Aim of the task
From the line containing "<instances>...</instances> (empty list" to the last line of the records below, transcribe everything exactly, pictures excluded.
● ● ● ●
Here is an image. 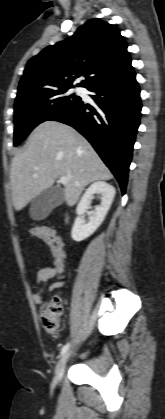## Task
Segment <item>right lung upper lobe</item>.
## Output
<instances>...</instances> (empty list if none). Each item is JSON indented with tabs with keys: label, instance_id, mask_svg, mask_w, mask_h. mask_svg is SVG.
<instances>
[{
	"label": "right lung upper lobe",
	"instance_id": "1",
	"mask_svg": "<svg viewBox=\"0 0 165 419\" xmlns=\"http://www.w3.org/2000/svg\"><path fill=\"white\" fill-rule=\"evenodd\" d=\"M131 62L127 44L114 25L91 19L68 39L43 49L31 58L20 80L16 101L35 93L77 86L89 88Z\"/></svg>",
	"mask_w": 165,
	"mask_h": 419
}]
</instances>
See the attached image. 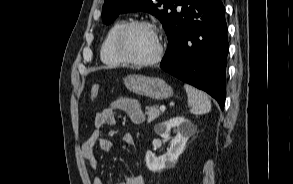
● ● ● ●
Expected output
<instances>...</instances> (empty list if none). Each item is JSON indented with tabs with keys: label, instance_id, mask_svg, mask_w, mask_h. mask_svg is SVG.
<instances>
[{
	"label": "right lung upper lobe",
	"instance_id": "1",
	"mask_svg": "<svg viewBox=\"0 0 165 419\" xmlns=\"http://www.w3.org/2000/svg\"><path fill=\"white\" fill-rule=\"evenodd\" d=\"M131 62L127 44L114 25L91 19L68 39L43 49L31 58L20 80L16 101L35 93L77 86L89 88Z\"/></svg>",
	"mask_w": 165,
	"mask_h": 419
}]
</instances>
See the attached image. 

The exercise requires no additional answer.